Todo o cenário estava armado. A entrega seria noite de sábado, seguinte à compra do presente; durante o dia era aproveitar, pois, na terça-feira, Dionísio voltaria para seus afazeres na cidade grande. Os amigos marcaram um churrasco para ele no Balneário Pirapora Palace, com muito forró, cerveja à vontade e banho de piscina. A festa foi animada e correu frouxa durante o dia, preparação para a noite em que ocorreria a tradicional Festa de São Sebastião no Maranguape Clube. Dionísio, que já bebera bastante, estava desde cedo pensando na reação de Diva queria ver toda indiferença da jovem. Se ela se escondia e não falava, agora teria todos os motivos a partir de agora.
Já eram aproximadamente seis horas da noite, quando Dionísio chamou a irmã caçula de Diva e entregou-lhe o presente. A menina, que já testemunhara a entrega das flores e dos chocolates, deu um sorriso disfarçado e levou a prenda para casa. Dionísio, já um pouco alto por conta das cervejas, caminhava meio trôpego; resolvera para na casa de Patrícia, que estava com o namorado, a fim de tomar um café forte e ir para casa, pois horas mais tarde queria estar disposto e preparado para encarar a Festa de São Sebastião. O jovem estava sentado num tamborete de madeira na cozinha da casa de Patrícia, quando ouviu um barulho na porta da residência. O portão se abriu de chofre e Diva adentrou, soltando fogo pelas ventas, como dizem os matutos; o olhar da jovem faiscava de ódio e buscava a custo descarregar sua ira. Ao se deparar com Dionísio a sanha se alimentou e as palavras saíram impensadas; impelidas pela indignação do momento.
- Seu abusado, atrevido, quando lhe dei cabimento? – vociferou Diva, jogando na cabeça de Dionísio um embrulho. Para completar a cena, deu uma rabiçaca e partiu, pisando duro, olhando para o teto. Os braços duros e balançando inquietos como e quisessem sair à frente da dona, se desprender do corpo e sair adiante, não se sabe para onde. Mas que iam, iam.

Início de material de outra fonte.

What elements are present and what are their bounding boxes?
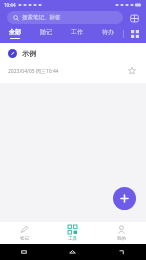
staticText: 全部 [9, 28, 21, 36]
staticText: 笔记 [20, 236, 29, 242]
button[interactable]: 示例 [0, 43, 146, 83]
button[interactable]: Scan [128, 12, 140, 24]
button[interactable]: 待办 [92, 26, 123, 41]
staticText: 10:44 [4, 2, 16, 8]
button[interactable]: 全部 [0, 26, 30, 41]
button[interactable]: Back [97, 244, 146, 260]
staticText: 我的 [117, 236, 126, 242]
staticText: 工作 [71, 28, 83, 36]
staticText: 待办 [102, 28, 114, 36]
button[interactable]: Add note [113, 187, 136, 210]
staticText: 搜索笔记、标签 [22, 14, 61, 21]
staticText: 2023/04/05 周三10:44 [8, 68, 59, 75]
button[interactable]: 工作 [61, 26, 92, 41]
staticText: 随记 [40, 28, 52, 36]
staticText: 工具 [68, 236, 77, 242]
button[interactable]: Recents [0, 244, 48, 260]
staticText: 示例 [22, 49, 36, 58]
button[interactable]: 工具 [48, 222, 97, 244]
button[interactable]: 搜索笔记、标签 [7, 11, 123, 24]
button[interactable]: 我的 [97, 222, 146, 244]
button[interactable]: Grid view [124, 26, 146, 41]
button[interactable]: 随记 [30, 26, 61, 41]
button[interactable]: Home [48, 244, 97, 260]
button[interactable]: Favourite [126, 65, 138, 77]
button[interactable]: 笔记 [0, 222, 48, 244]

“Meu Deus, ela é mais criança do que eu imaginava!”. Pensou depois de uma esfuziante gargalhada, acompanhada pelas de Patrícia e do namorado dela. Ao abrir a caixa, Dionísio se deparou com todas as flores, as caixas de chocolate, os bilhetes e sua chupeta retalhados à tesoura e queimados. O jovem viu que atirara no que vira e atingira o que não tinha visto. Esperava tudo menos aquela cena ridícula. Foi demais. Nunca rira tanto.